#### [TASK]
Without the pictures, set down every record below exactly as it reads.

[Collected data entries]

□ □ □

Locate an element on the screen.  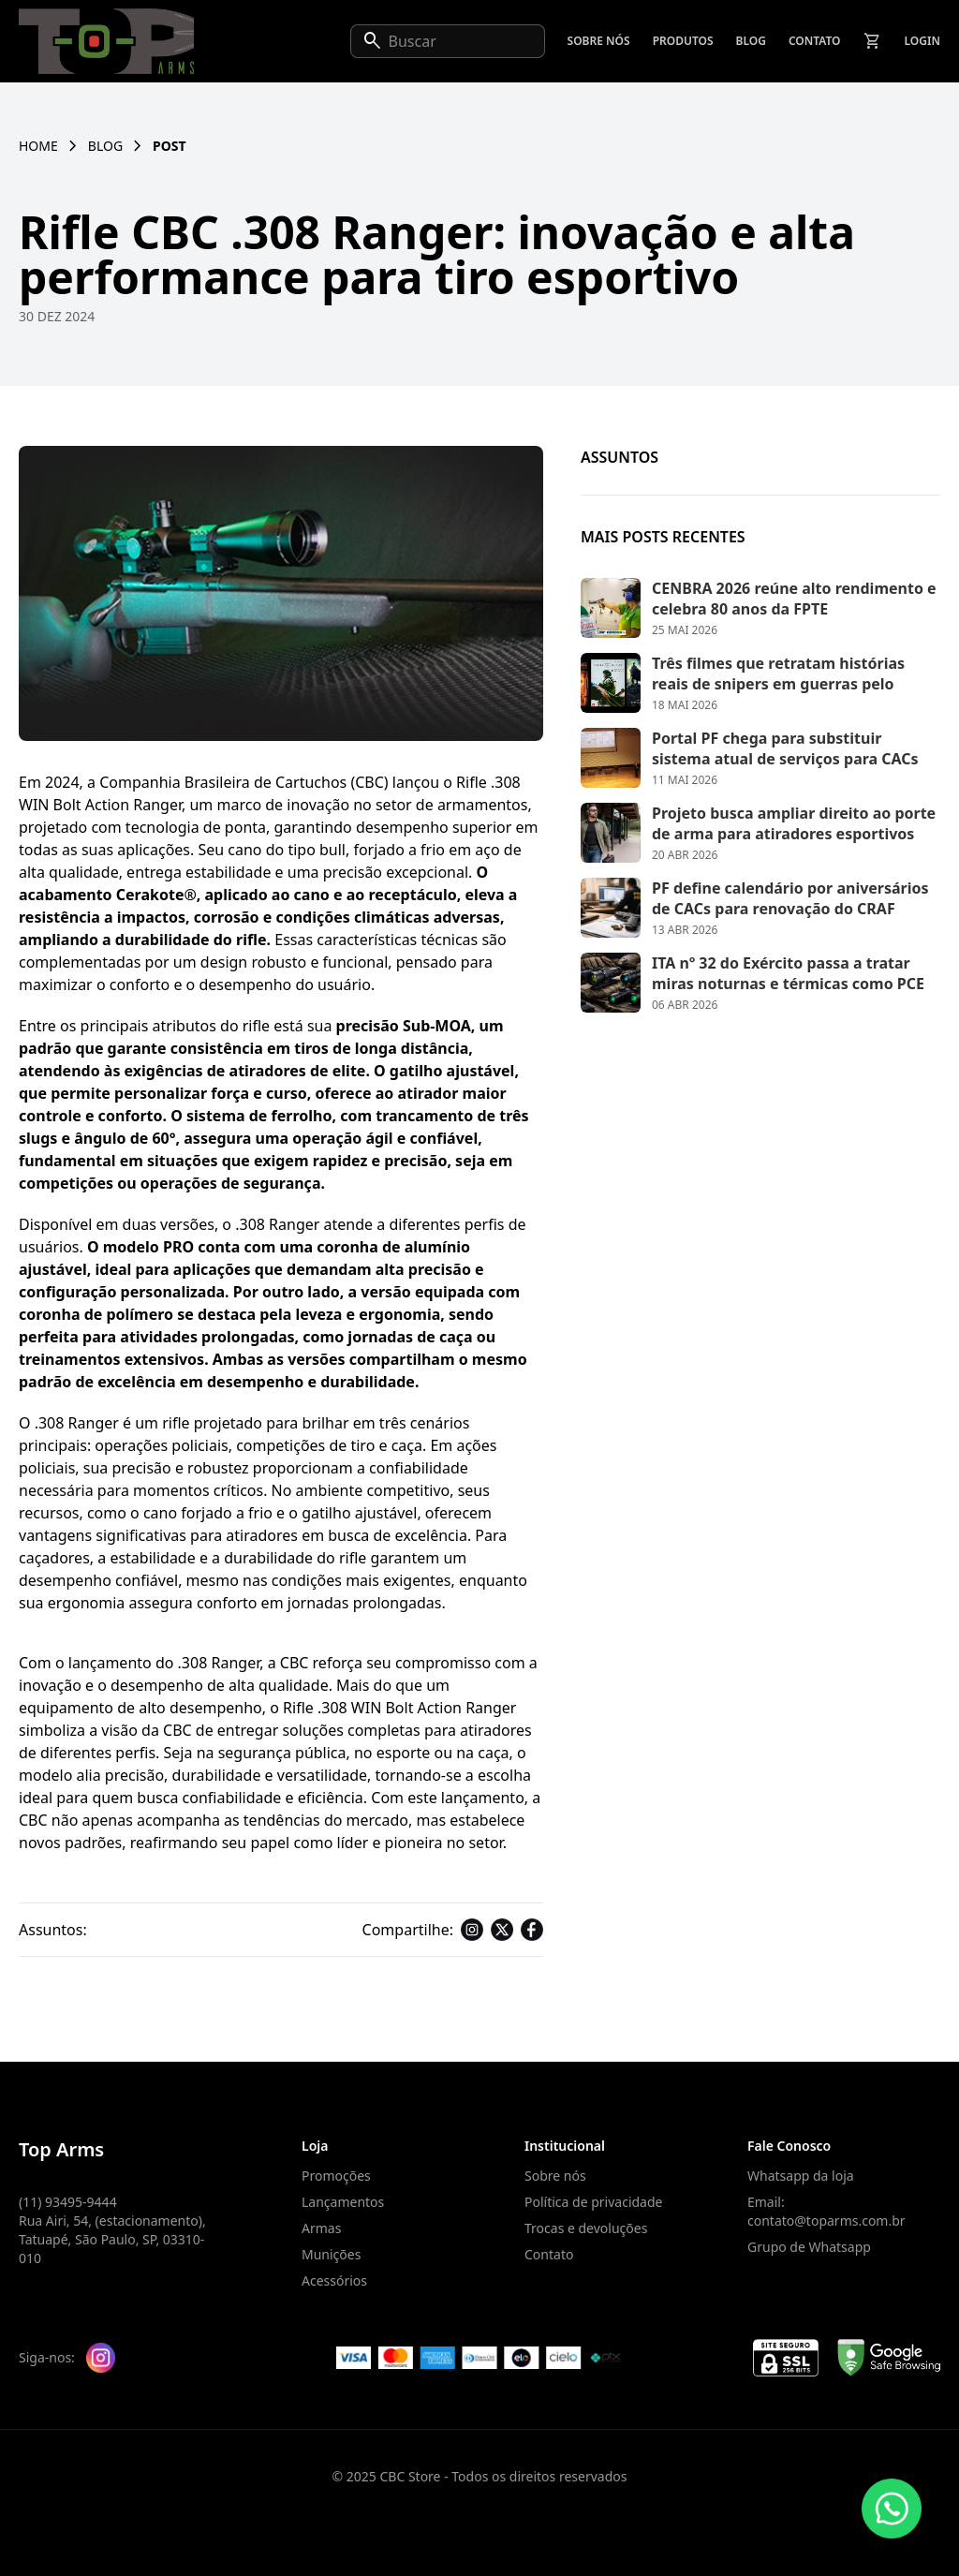
Home is located at coordinates (38, 146).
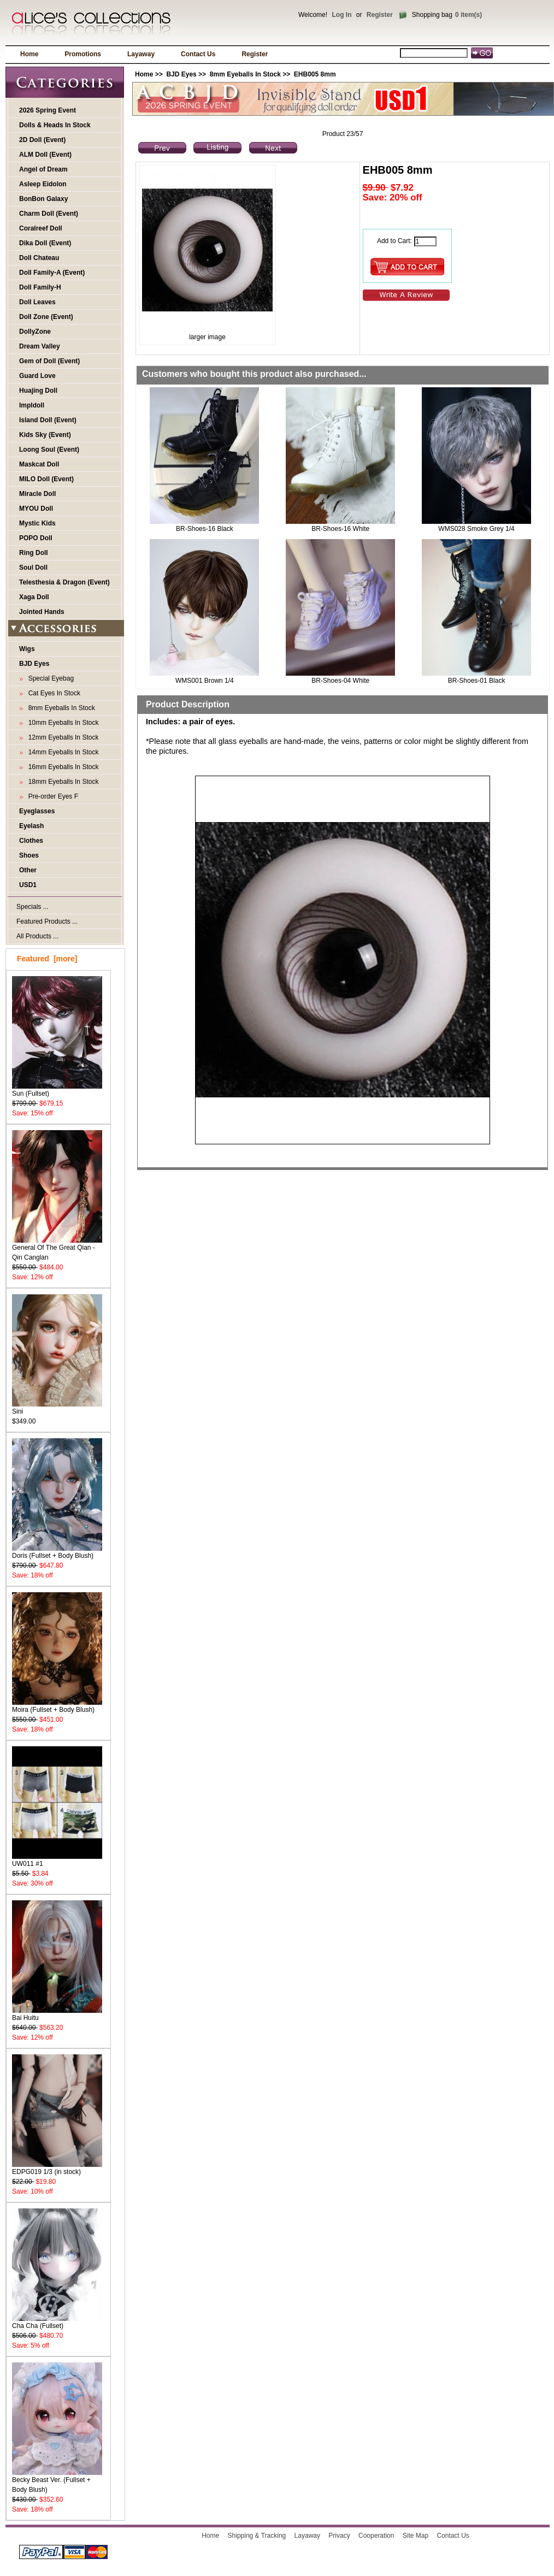 This screenshot has height=2576, width=554. What do you see at coordinates (36, 508) in the screenshot?
I see `MYOU Doll` at bounding box center [36, 508].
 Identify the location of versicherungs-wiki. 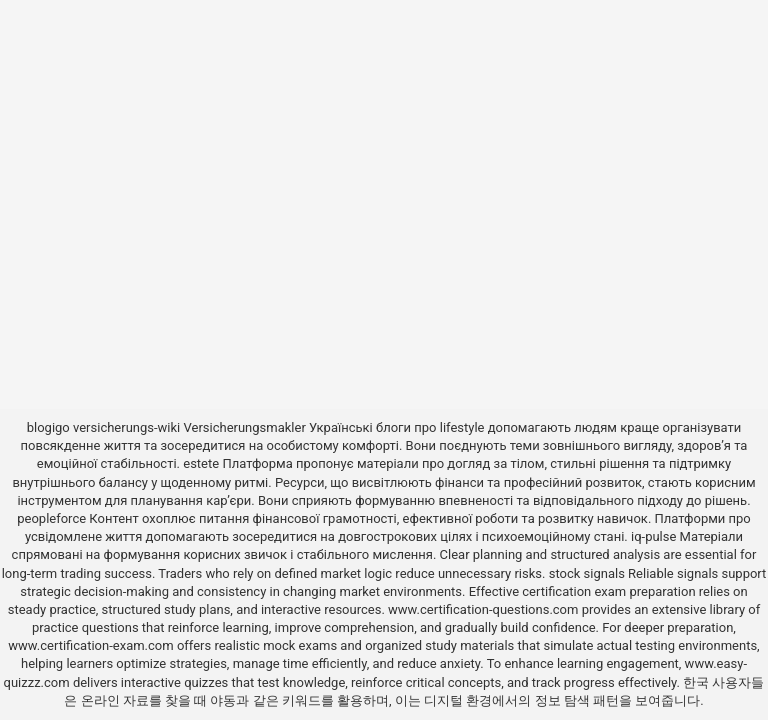
(126, 427).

□ □ □

#### [ANSWER SECTION]
Locate an element on the screen.  
Home is located at coordinates (38, 146).
 This screenshot has height=2576, width=554. What do you see at coordinates (36, 508) in the screenshot?
I see `MYOU Doll` at bounding box center [36, 508].
 Identify the location of versicherungs-wiki. 
(126, 427).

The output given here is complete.